Tales de Mileto: A Água Como Princípio de Tudo
Um comerciante da Antiguidade deixou de lado os mitos para inventar a razão e mudar o mundo para sempre.
Arché - a água
Tales, reconhecido pela tradição como o primeiro filósofo pré-socrático e fundador da Escola de Mileto, inaugurou uma nova maneira de investigar o universo. Não mais recorrendo à autoridade dos mitos como explicação dos fenômenos naturais, fundamenta sua investigação na busca de explicações racionais e na observação da natureza. Ele é tradicionalmente considerado como monista, isto é, um filósofo que buscava um único elemento natural que pudesse explicar a origem de tudo, apesar de toda a complexidade e variedade do cosmos. De acordo com a tradição filosófica, Tales e seu discípulo Anaximandro desenvolveram a investigação acerca da arché, o princípio fundamental de todas as coisas.
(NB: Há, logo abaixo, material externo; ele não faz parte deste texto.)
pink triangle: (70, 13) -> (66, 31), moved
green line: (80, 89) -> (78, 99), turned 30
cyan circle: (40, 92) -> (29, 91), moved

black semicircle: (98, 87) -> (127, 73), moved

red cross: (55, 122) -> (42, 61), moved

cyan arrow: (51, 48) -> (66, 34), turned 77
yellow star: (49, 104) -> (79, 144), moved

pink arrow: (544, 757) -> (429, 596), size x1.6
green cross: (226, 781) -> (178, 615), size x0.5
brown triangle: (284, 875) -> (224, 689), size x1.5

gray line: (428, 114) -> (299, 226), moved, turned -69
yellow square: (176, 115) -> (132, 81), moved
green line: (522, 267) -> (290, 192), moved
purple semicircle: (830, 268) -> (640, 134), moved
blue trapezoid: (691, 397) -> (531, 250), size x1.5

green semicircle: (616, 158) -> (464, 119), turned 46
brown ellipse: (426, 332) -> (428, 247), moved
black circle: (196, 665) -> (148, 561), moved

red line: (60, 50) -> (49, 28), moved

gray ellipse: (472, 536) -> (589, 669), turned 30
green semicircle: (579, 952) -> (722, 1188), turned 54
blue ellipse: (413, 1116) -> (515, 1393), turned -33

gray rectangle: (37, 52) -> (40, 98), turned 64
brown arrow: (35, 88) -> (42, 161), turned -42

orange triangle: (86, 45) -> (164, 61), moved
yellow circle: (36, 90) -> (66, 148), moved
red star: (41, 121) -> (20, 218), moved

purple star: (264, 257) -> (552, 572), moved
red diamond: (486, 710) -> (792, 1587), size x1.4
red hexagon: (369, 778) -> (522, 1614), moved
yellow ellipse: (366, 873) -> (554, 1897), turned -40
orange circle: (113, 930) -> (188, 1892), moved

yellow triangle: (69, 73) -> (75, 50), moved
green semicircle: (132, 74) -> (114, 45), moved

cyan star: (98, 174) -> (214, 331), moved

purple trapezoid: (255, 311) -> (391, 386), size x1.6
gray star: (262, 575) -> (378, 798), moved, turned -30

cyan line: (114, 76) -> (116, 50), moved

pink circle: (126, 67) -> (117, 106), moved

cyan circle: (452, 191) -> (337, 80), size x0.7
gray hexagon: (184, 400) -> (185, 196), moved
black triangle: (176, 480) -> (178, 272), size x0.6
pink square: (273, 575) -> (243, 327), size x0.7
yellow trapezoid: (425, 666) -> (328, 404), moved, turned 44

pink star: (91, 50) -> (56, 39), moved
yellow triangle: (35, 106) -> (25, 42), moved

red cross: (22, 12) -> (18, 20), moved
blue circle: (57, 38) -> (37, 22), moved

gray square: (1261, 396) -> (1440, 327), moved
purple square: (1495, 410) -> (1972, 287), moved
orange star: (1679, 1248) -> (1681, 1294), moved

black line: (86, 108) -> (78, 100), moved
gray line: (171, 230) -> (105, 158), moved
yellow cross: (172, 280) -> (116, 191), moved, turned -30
Baseado na tradição aristotélica, McKirahan, 2013, afirma que a pergunta norteadora da investigação do filósofo milésio é: “de que são feitas todas as coisas?” A partir desse questionamento o filósofo desenvolveu a tese de que a água é a arché, o elemento primordial que dá origem, sustenta e permanece como fundamento de tudo no universo. Ao dizer que as "sementes de todas as coisas têm uma natureza úmida", Aristóteles, na Metafísica, explica os fundamentos da cosmologia de Tales. Nesse contexto, compreende-se que a substância subjacente (hypokeímenon) é a essência primordial e imutável diante da mudança das aparências.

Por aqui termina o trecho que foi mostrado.